> **WHAT TO DO**: Set the pictures aside and return each record below precisely as written.

============================================================

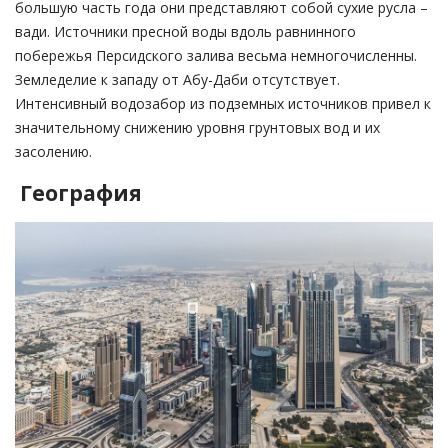
большую часть года они представляют собой сухие русла –
вади. Источники пресной воды вдоль равнинного
побережья Персидского залива весьма немногочисленны.
Земледелие к западу от Абу-Даби отсутствует.
Интенсивный водозабор из подземных источников привел к
значительному снижению уровня грунтовых вод и их
засолению.
География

============================================================

> **PROBLEM SOLUTION**:
большую часть года они представляют собой сухие русла –
вади. Источники пресной воды вдоль равнинного
побережья Персидского залива весьма немногочисленны.
Земледелие к западу от Абу-Даби отсутствует.
Интенсивный водозабор из подземных источников привел к
значительному снижению уровня грунтовых вод и их
засолению.
География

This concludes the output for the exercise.